Your job is to print, exactly, the lines in the data below from the line with "۰۹۳۹۸۷۶۵۷۶۴" through the line with "Поиск на сайте", both included, and to omit any picture.

INFORMATION PROVIDED →
-- Opening Marker --

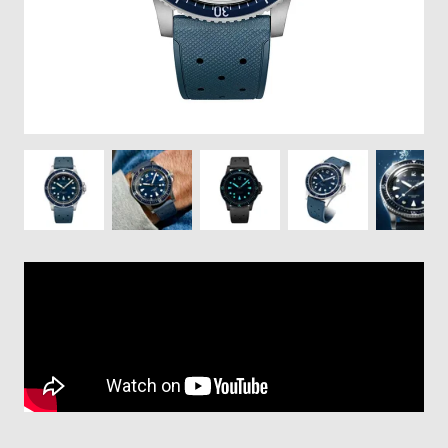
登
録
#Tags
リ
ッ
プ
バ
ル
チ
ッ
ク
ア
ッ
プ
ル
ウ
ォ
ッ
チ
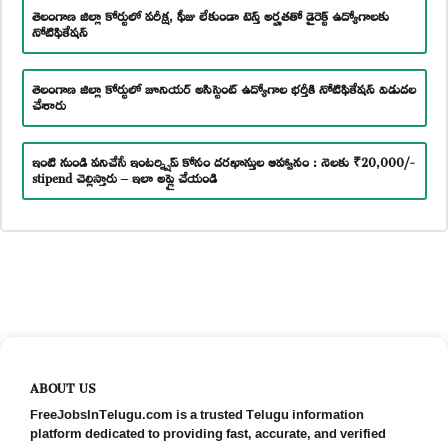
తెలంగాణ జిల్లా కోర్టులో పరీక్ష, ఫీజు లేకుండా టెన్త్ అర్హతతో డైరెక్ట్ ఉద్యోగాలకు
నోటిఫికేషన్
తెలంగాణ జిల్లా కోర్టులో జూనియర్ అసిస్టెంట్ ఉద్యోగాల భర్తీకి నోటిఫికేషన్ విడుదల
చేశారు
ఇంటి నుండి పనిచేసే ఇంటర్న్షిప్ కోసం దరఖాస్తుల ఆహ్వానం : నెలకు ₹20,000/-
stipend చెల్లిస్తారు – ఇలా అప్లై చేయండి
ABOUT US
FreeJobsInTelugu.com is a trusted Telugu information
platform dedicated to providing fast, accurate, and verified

-- Closing Marker --
-- Opening Marker --

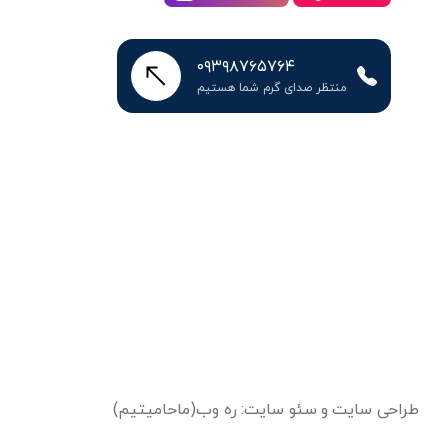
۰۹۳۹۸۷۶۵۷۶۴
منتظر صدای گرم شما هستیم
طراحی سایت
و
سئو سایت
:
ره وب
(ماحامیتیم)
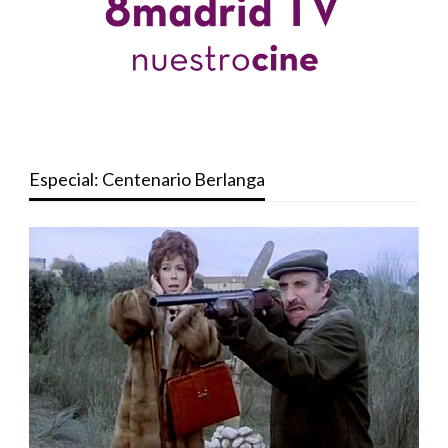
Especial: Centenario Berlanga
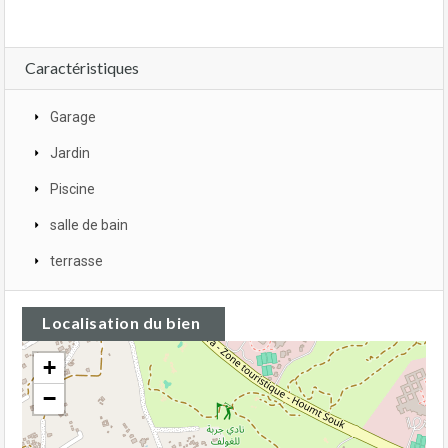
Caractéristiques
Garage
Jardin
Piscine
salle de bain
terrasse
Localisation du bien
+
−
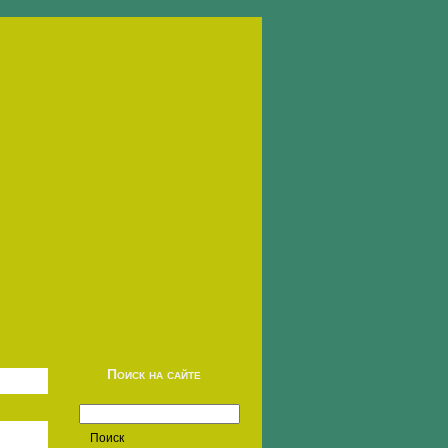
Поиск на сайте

-- Closing Marker --

RESULT OF THE EXERCISE →
۰۹۳۹۸۷۶۵۷۶۴
منتظر صدای گرم شما هستیم
طراحی سایت
و
سئو سایت
:
ره وب
(ماحامیتیم)
Especial: Centenario Berlanga
Caractéristiques
Garage
Jardin
Piscine
salle de bain
terrasse
Localisation du bien
+
−
Поиск на сайте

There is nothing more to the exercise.